Kesimpulannya, perlu ada kepercayaan (trust) dan keberanian untuk menanggalkan ego masing-masing demi kebaikan bersama.
Realisasi
Berbicara kondisi konkret, pendidikan di Indonesia masih menyimpan banyak masalah yang belum ditangani dengan baik, mulai dari identifikasi hingga respons atas setiap persoalan. Salah satunya adalah kesenjangan fasilitas pembelajaran yang masih jauh berbeda antara satu wilayah dengan wilayah lain, dipengaruhi oleh berbagai faktor.
Takdir geografis Indonesia yang begitu luas memang tak dapat ditampik, namun bukan berarti itu menjadi hambatan utama. Jika pemerintah serius dan berani mengambil political will yang melahirkan politics of hope untuk investasi di bidang pendidikan, hal itu akan menjadi angin segar bagi peluang kemajuan sumber daya manusia.

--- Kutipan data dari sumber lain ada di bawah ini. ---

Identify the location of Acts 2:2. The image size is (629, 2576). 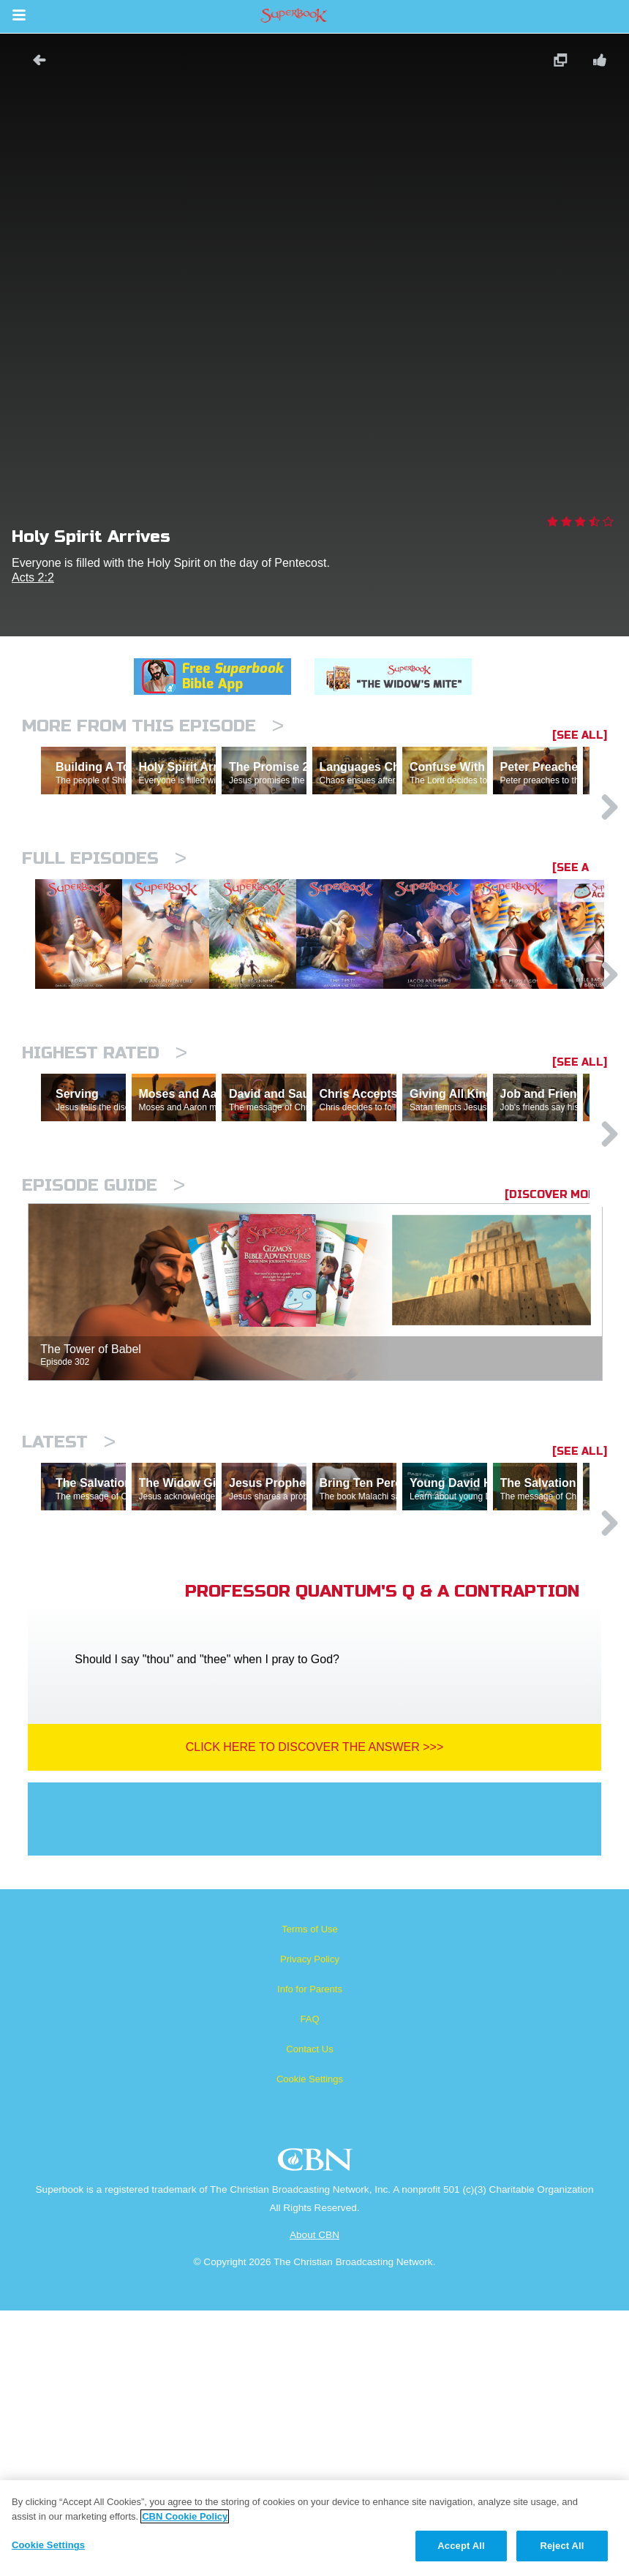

Program ini akan dijalankan oleh Kementerian Pendidikan Dasar dan Menengah dengan agenda Revitalisasi Sekolah, menargetkan 10.440 satuan pendidikan sebagai sasaran revitalisasi pada 2025. Sebelumnya, program ini merupakan tanggung jawab Kementerian Pekerjaan Umum, namun kini dialihkan ke Kementerian Pendidikan Dasar dan Menengah untuk dimaksimalkan pelaksanaannya.
Masyarakat perlu mengawasi dengan saksama agar program besar ini tidak berhenti sebagai janji politik, melainkan benar-benar terealisasi. Jangan sampai masyarakat hanya menjadi pasar suara demi kepentingan elektoral semata.
Pembangunan fisik sekolah yang merata akan membuka peluang terciptanya suasana belajar yang nyaman dan aman bagi semua unsur pendidikan. Kenyamanan dan keamanan adalah faktor utama. Guru tidak akan kesulitan menyampaikan materi, sementara siswa lebih mudah mencerna informasi.
Bisa dibayangkan, jika seluruh sekolah di Indonesia berada dalam kondisi layak, iklim belajar nasional akan mengalami perubahan signifikan. Kompetisi antardaerah tidak lagi hanya didominasi wilayah pusat, tetapi merata dengan setiap daerah memiliki kemampuan yang relatif setara serta percaya diri untuk bersaing. (***)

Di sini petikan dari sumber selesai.